DEBRA RASKIN: Well, let me say this. The notion that just because a manager hits upon one woman it is not sexual discrimination is very strange. You don't have to prove in a hiring case, in a firing case that a manager discriminated against all women or even multiple women in the workplace. If he's extracting sexual conditions, either the actual favors or continually giving sexual comments, that is making her work environment different from a man. That's discrimination. That's differential treatment. And I don't see why that is so hard to understand. The issue of why we need laws to protect women from this is simply because prior to the enactment of such laws, prior to the recognition of this kind of conduct, women had to run a gauntlet of abuse in many workplaces. You read these cases, and you literally want to throw up reading about the different environments where dirty pictures are posted, where jokes are told all the time, where women are referred to by their body parts. I mean, this is not a game. This is deadly serious, and it interferes dramatically with women's ability to work. And we can't depend upon the kindness of strangers to fix it up.

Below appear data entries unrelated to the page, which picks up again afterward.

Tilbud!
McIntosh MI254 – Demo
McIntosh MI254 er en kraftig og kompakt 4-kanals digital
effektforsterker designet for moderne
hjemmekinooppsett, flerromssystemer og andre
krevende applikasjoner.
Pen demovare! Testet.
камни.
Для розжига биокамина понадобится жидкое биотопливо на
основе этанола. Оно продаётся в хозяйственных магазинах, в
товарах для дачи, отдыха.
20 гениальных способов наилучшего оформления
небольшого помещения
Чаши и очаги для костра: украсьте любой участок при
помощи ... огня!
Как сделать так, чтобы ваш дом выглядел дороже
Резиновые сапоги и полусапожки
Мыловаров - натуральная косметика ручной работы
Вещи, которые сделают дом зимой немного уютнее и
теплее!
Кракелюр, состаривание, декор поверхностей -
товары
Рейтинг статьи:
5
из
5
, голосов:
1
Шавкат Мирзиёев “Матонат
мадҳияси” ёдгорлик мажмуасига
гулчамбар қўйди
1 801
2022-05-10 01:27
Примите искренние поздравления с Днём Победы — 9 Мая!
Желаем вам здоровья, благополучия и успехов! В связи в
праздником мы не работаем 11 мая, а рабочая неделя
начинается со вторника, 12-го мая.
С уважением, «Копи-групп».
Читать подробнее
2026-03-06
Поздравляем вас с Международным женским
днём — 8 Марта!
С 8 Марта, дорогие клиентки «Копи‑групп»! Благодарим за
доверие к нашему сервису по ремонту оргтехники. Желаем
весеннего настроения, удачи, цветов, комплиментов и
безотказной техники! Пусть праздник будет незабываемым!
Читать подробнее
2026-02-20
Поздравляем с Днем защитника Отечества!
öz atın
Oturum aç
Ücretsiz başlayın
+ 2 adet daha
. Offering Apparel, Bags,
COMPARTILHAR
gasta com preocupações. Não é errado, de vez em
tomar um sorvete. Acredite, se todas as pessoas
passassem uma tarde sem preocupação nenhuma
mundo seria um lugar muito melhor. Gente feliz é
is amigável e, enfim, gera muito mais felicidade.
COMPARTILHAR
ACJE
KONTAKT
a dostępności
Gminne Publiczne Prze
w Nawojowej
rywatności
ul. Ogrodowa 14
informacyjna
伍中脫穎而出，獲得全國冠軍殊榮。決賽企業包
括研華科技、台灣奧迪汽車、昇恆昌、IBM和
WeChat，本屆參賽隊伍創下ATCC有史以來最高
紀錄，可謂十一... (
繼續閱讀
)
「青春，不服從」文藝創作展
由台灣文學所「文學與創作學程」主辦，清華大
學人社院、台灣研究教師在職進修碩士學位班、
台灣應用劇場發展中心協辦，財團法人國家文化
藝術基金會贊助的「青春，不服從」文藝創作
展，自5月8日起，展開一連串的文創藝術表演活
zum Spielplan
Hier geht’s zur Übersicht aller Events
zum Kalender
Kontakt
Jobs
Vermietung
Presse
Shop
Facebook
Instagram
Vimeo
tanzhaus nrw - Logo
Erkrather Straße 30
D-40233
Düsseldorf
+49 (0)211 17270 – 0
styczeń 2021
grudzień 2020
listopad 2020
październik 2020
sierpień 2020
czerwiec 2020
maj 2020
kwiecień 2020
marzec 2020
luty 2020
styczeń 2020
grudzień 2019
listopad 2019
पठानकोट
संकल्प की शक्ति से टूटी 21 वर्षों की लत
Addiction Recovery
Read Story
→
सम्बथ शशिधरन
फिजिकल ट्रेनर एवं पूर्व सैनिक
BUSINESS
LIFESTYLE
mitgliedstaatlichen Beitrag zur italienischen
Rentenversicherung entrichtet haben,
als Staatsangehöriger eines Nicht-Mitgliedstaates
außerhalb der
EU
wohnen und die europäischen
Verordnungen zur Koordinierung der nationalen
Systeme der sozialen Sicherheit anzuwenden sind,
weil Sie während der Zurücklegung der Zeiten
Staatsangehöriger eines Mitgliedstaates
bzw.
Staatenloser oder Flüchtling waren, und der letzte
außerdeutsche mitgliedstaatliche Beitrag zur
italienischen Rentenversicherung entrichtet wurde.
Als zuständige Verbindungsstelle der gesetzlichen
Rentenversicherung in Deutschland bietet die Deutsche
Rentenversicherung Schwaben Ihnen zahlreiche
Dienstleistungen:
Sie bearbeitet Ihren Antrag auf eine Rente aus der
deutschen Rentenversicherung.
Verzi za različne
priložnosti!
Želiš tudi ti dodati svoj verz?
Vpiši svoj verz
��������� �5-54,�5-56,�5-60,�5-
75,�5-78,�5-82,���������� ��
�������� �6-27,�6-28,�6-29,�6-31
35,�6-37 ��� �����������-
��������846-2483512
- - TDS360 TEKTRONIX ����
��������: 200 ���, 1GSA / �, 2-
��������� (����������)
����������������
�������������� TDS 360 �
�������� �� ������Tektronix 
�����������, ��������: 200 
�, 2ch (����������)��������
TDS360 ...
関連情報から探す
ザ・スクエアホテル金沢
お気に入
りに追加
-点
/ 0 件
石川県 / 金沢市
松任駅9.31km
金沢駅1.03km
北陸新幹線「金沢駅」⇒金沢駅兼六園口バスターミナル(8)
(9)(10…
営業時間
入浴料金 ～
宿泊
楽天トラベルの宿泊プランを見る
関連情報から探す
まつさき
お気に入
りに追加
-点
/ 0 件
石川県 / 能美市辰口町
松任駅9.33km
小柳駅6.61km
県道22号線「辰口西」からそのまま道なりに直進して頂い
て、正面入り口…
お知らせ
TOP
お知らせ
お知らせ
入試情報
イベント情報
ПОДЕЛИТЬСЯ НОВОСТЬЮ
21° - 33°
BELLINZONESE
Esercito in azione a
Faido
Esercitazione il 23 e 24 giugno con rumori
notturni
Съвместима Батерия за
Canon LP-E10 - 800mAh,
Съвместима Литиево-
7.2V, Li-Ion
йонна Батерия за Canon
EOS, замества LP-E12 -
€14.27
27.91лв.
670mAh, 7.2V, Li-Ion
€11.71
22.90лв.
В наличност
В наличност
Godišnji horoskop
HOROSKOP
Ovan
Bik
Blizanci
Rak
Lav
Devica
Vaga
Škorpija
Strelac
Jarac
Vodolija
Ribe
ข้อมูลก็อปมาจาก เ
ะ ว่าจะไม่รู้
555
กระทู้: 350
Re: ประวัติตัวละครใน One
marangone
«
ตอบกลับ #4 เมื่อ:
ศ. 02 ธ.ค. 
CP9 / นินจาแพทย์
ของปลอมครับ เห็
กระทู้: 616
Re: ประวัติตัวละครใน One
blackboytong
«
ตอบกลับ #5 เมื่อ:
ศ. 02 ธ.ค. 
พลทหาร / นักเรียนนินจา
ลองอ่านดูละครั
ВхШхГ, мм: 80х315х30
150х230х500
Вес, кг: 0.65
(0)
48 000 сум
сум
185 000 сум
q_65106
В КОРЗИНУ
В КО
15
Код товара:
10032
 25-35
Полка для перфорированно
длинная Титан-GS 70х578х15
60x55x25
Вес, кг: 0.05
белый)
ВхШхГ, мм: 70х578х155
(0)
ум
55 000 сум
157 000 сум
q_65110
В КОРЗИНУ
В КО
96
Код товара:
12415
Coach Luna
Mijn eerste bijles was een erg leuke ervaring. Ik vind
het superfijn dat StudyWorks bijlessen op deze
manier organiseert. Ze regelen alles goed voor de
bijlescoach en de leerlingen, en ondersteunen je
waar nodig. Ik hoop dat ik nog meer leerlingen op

What can be done to clarify sexual harassment law?

ELIZABETH FARNSWORTH: Okay. Jeffrey Rosen, you've already suggested what you would change a little bit. Given the problems you see in sexual harassment law what do you think should be done?

JEFFREY ROSEN: The real notion is that many of the things that upset us perhaps are not a form of gender discrimination. So quid pro quo harassment might well be covered by state tort law. The--

ELIZABETH FARNSWORTH: In what way? Clarify that.

JEFFREY ROSEN: We could have states forbid the use of threats to exact sexual favors. It's a form of coercion. One interesting thing that we've learned is that many of the things that are being litigated nowadays are illegal under other forms. Everyone conceded that the poor schoolgirl was the victim of statutory rape and so forth. I think here's the basic--

ELIZABETH FARNSWORTH: But what's the difference? There are still laws that are outlawing certain forms of sexual misconduct?

JEFFREY ROSEN: What's the difference, of course, is the liability rules. Under certain state torts, you can't get compensatory damages and punitive damages and attorneys fees, which is why there's a great incentive to bring these cases under federal law. The basis question that's been posed and Professor Schultz helps us think about it, but I think none us right now has very crisp answer, is whether or not we want to continue to think about sexual expression in the workplace as a form of gender discrimination or whether really given the risks of chilling all sorts of speech that should be protected, the costs of this entire experiment are greater than they're worth.

ELIZABETH FARNSWORTH: Was that the way you would define the question, Vicki Schultz, or not?

VICKI SCHULTZ: No, actually not at all, Elizabeth. I think that there is more need than ever for protection from hostile work environment harassment and quid pro quo harassment. I would only urge people with respect to particularly hostile work environment harassment, which is the most unclear of the two causes of action, to not think about it solely as a form of sexual attraction or sexual abuse. In workplaces all over America every day women go to work, and they're told that they have no right to be in the job because it's a man's job, and they should be home with their kids. And they are subjected to a whole host of sexual and non-sexual forms of abuse. Now, this is exactly the kind of thing that Title 7 was enacted to prevent. Congress's main purpose in enacting Title 7 was to make sure that the men and women alike have access to all the different forms of work in our society; that no one owns any form of work. And so I would just caution courts, commentators, and everyone in our society to think more broadly about the kinds of conduct that can make workplaces difficult.

ELIZABETH FARNSWORTH: Okay. Okay. Thank you all very much for being with us.